AFTER dropping directly onto Capitol Hill by helicopter following a 13-day journey that covered 16,000 miles, President Nixon strode purposefully through Washington's fading twilight and toward the beckoning cameras of prime television time to report to Congress and the people. He had returned from the camp of the enemy bearing spoils of peace rather than war, but he did not speak in terms of triumph. Confident and businesslike, he displayed a rare restraint, claiming only that his trip to Moscow was "the beginning of a process that can lead to a lasting peace." Appropriate to the achievement, it was the most effective speech of his presidency.
The homecoming was a warm one for the President, especially the booming cheers from the Republican side of the House chamber. Yet partly because the report was so hastily scheduled at Nixon's request, partly because some Democrats felt they have been used as a foil for Nixon as he scores political points on television, an appalling three-fifths of the Congressmen were absent. Only 22 Democratic Senators and 66 Democratic Representatives attended. Rows of empty seats were filled by Government employees, hastily rounded up to minimize the embarrassment.

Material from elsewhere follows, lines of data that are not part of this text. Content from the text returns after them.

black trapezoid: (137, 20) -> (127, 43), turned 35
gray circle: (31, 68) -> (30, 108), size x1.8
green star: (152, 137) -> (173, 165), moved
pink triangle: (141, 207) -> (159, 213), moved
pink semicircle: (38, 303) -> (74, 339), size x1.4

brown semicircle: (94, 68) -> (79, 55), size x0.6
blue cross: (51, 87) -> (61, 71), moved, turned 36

Nixon's speech was carefully calculated to dampen any irrational euphoria over the new Washington-Moscow detente. "The threat of war has not been eliminated," Nixon cautioned. "It has been reduced." Appealing to Congress to endorse the agreements signed in Moscow, he added: "Never has there been a time when hope was more justified or when complacency was more dangerous. We can seize this moment or we can lose it." Nixon was, rightly, most intent upon saving the treaty limiting anti-ballistic systems and the agreement freezing the deployment of offensive nuclear weapons.

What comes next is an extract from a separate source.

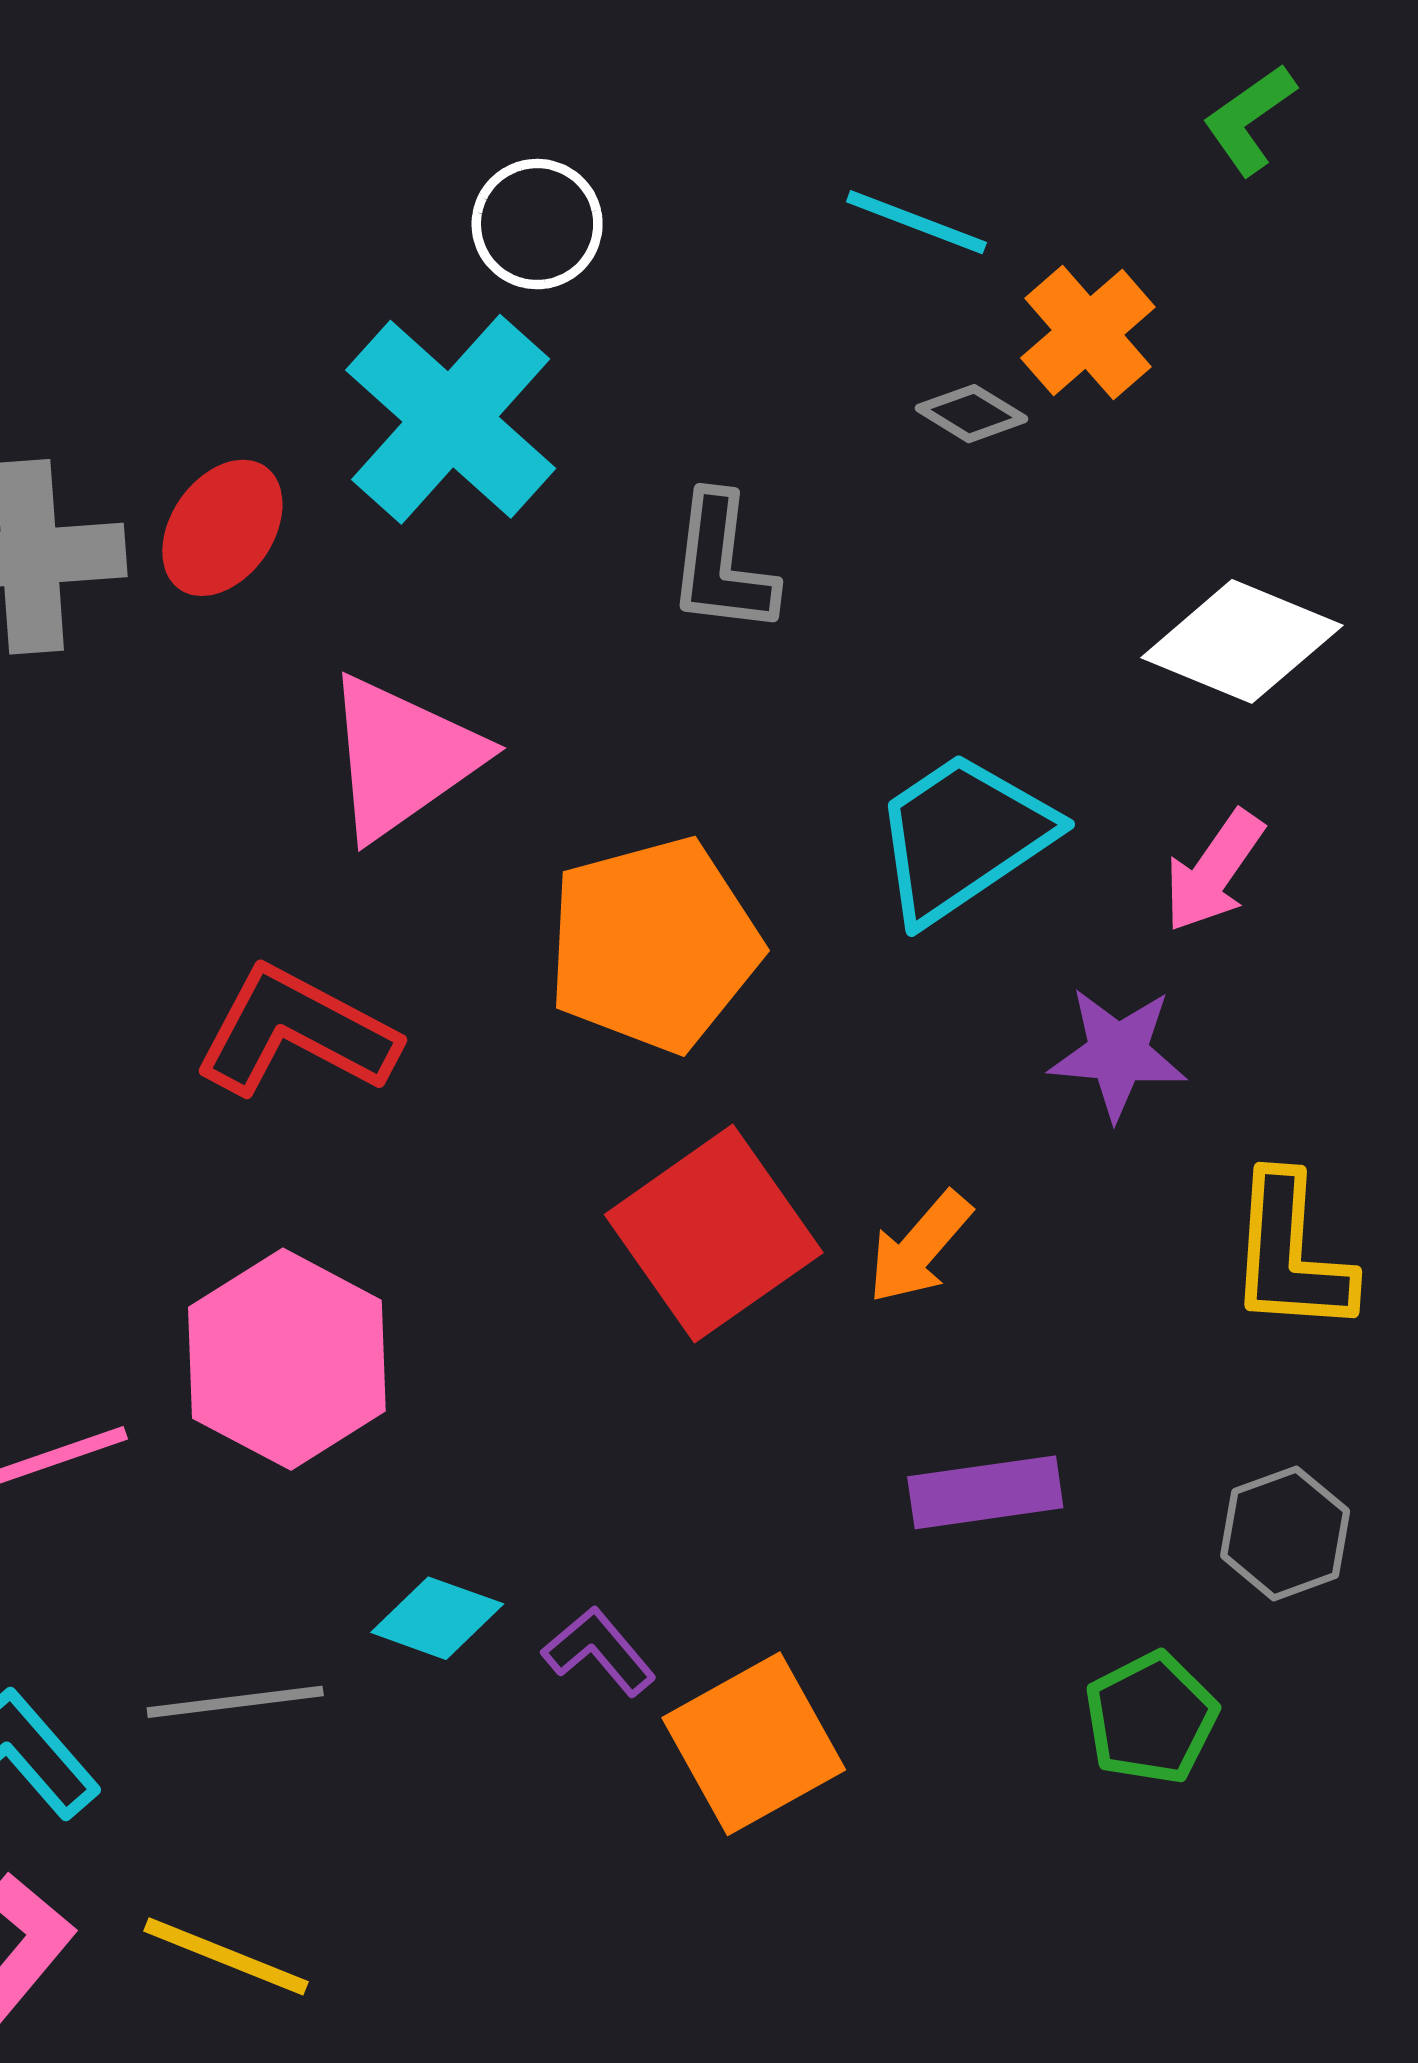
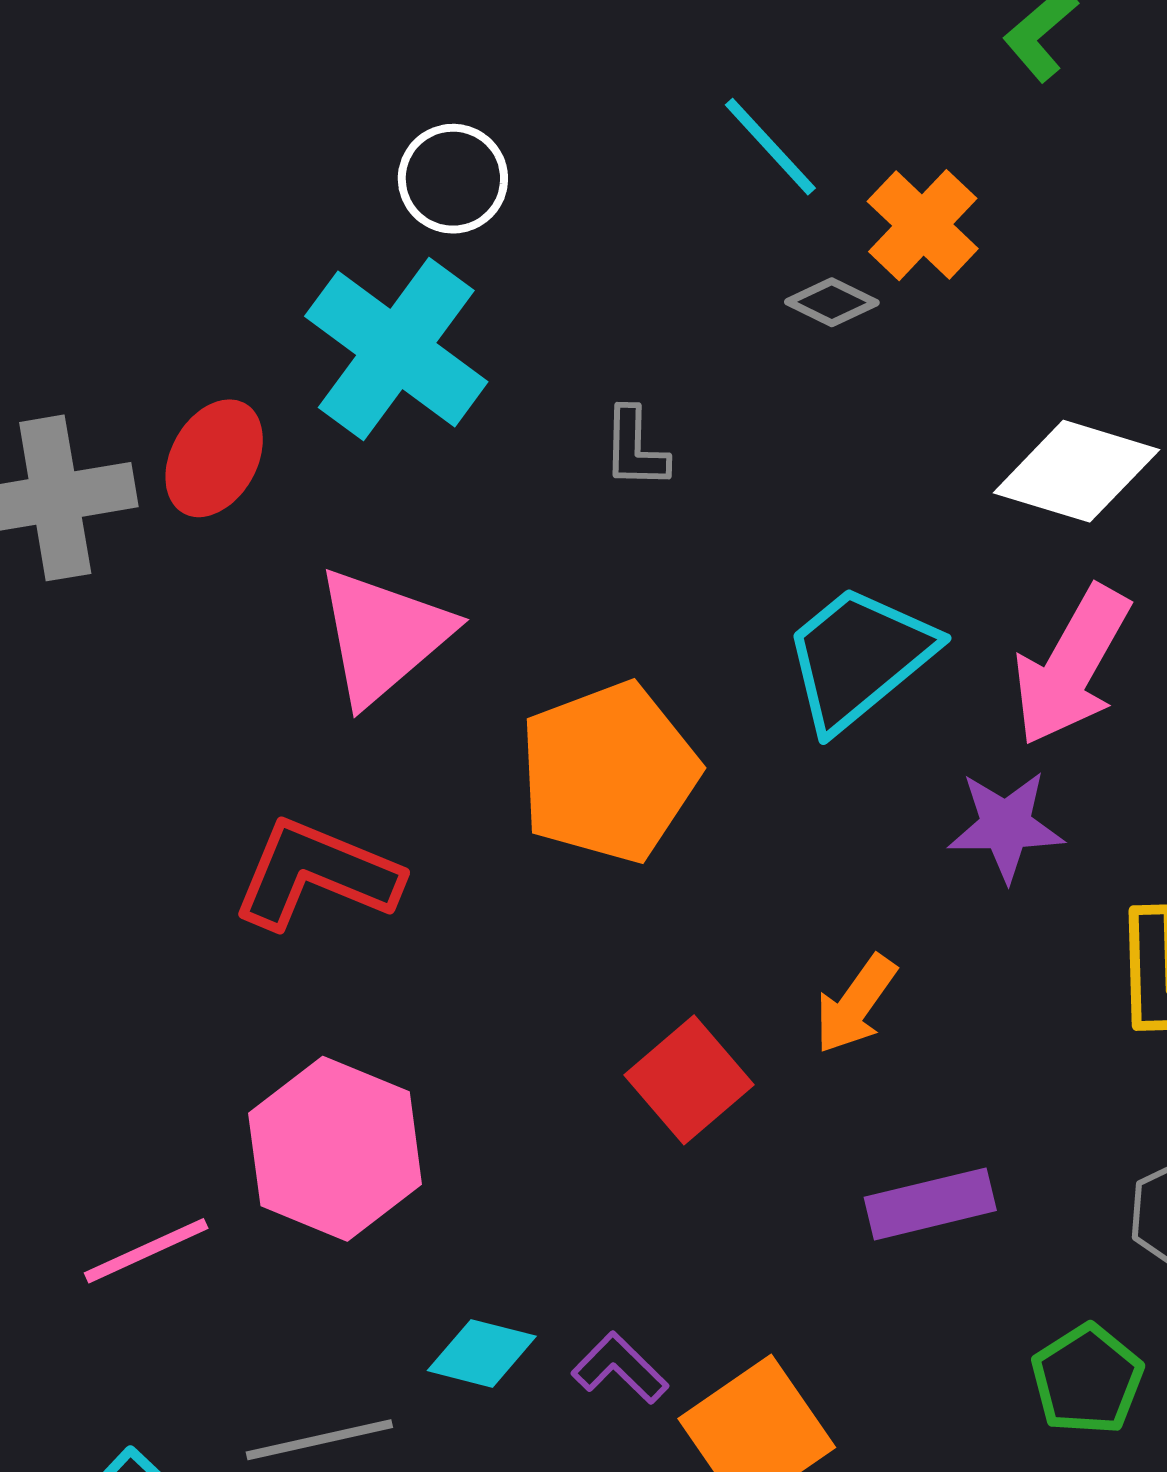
cyan line: (916, 222) -> (770, 147), turned 32
gray L-shape: (722, 564) -> (635, 448), size x0.7
pink arrow: (1214, 871) -> (1071, 666), size x1.5
red square: (714, 1234) -> (689, 1080), moved, size x0.7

Nixon sought to calm critics, mostly conservatives, who fear that the two pacts will permit the Russians to gain a decisive nuclear advantage. Democratic Senator Henry Jackson and Conservative-Republican Senator James Buckley both contend that the Russians could use the freeze, which does not limit technological improvement of existing systems, to overcome the huge present U.S. lead (5,700 to 2,500) in deliverable warheads. "I have studied the strategic balance in great detail for more than three years," Nixon said. "I can assure you that the present and planned strategic forces of the United States are without question sufficient for the maintenance of our security." But he then implied that the U.S. might be interested in more than "sufficiency" and was determined at least to maintain nuclear parity. "No power on earth is stronger than the United States of America today," he declared. "And none will be stronger than the United States in the future." Taking aim at his critics on the left, Nixon drew loud applause by praising the Congress for its refusal to "unilaterally abandon the ABM, unilaterally pulling back our forces from Europe and drastically cutting the defense budget."